In Weimar Don Pasquale's house was an old folk's home, populated by old folks.  Real old folks.  Exploiting these folks is of course not a unique theatrical trick, having been used in recent times notably by Barry Kosky and Robert Carsen.  In Weimar these venerable souls expressed a collective wish for their lost youth.  Miracles were in store!  Not only could the cosmetic surgeon Dr. Malatesta transform Norina into the sex bomb needed to stimulate Pasquale's sexual apparatus, he could also offer the old folks the outward appearance of their lost youth. 

American set designer Marsha Ginsberg provided an idealized old room for the action of the opera, idealized in the sense that it looked like a really old real old room, one that was in its prime long, long ago.  Its walls are now a faded, pale, Easter blue, one corner showing smoke residue from a bygone wood stove, and old furniture where the old folks sat, obviously scavenged from forgotten corners of the DDR.

Costumes, the work of Doey Lüthi, were rich in detail too, as they were surely scavenged from the piles of garments found in second hand stores, discarded as fashions have changed over the decades.  Norina, first a nurse in the old folks home, transformed herself by donning a magnificent 1940's gown, then surgically assumed gigantic tits plus lots of platinum hair before resolving herself into a very plain socialist matron.

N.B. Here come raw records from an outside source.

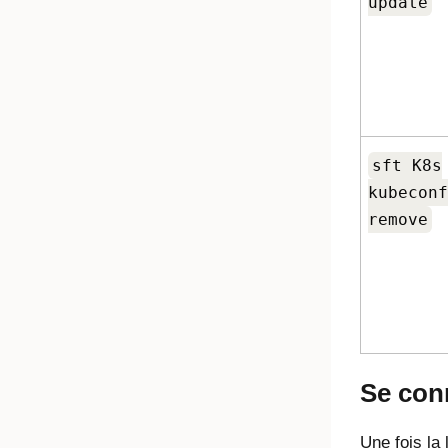
update
sft K8s
kubeconf
remove
Se con
Une fois la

Dirty tricks (of fate) abounded at the premiere.  Early in the performance a television failed to illuminate, the missing images obviously meant to provide crucial motivational information for the story.  Pasquale jabbed at the television remote (did remotes exist in bygone DDR days?)  triggering extreme light cues that illuminated the love affair of Norina and Ernesto, and left us with the expectation that there would be some extreme light cues at their later reconciliation.  The moment was indeed scenically set up, but any light cue was missed.

Dirtiest of all was the last minute cancellation of the Dr. Malatesta (attributed to a back injury suffered from slipping on Weimar's icy streets).  The role was taken by a confident young Korean baritone, Ji-Su Park, a member of Weimar's opera studio.  Mr. Park's presence as an aggressive young surgeon seemed totally natural in an uncanny way (at least it worked well for the Americans in the audience as Asians have an important presence in American medicine).  But surely it altered the tonality of the production, as the story telling would have been quite different if the plot were motivated by a contemporary of Pasquale.

Like all the more successful of German productions, this one too relied on its strong concept to showcase effectively the ensemble singers typical of German repertory opera houses.  Notable was Ernesto, the fine tenor of Uwe Stickert (though those of us who intimately know retirement homes would have made him the maintenance man/janitor - he would have been much easier to costume as well).  The Norina of Heike Porstein was well sung, though she was more comfortable as the good hearted, simple nurse than as Donizetti's strident Norina.  The Don Pasquale of bass-baritone Damon Nestor Ploumis was a fine success.  One might have wished for a larger vocal presence but he brought subtle coloration to this character, seemingly defeated at the end, certainly not entirely reconciled to, and perhaps confused by the story's outcome.

Mr. Rallo's Don Pasquale was not without its coup de théâtre.  Playing on the Italian word Pasqua (Easter), Easter eggs appeared on stage, Pasquale and Malatesta donned bunny masks for their patter duet (an hysterically funny play on bunny's mouths eating carrots).  The twenty or so old folks broke open the eggs to find photographs of themselves, thereby discovering rebirth into the prime of life through the miracle of photography and the richness of memory.  Thus this simple sentimental comedy assumed profound human dimensions.

All this in spite of what came out of the pit.  Conductor Martin Hoff confused Donizetti with Beethoven, perhaps because it was a blustery cold, snowy night in Weimar and sunny Italy is so far away, and the opera was sung in German anyway.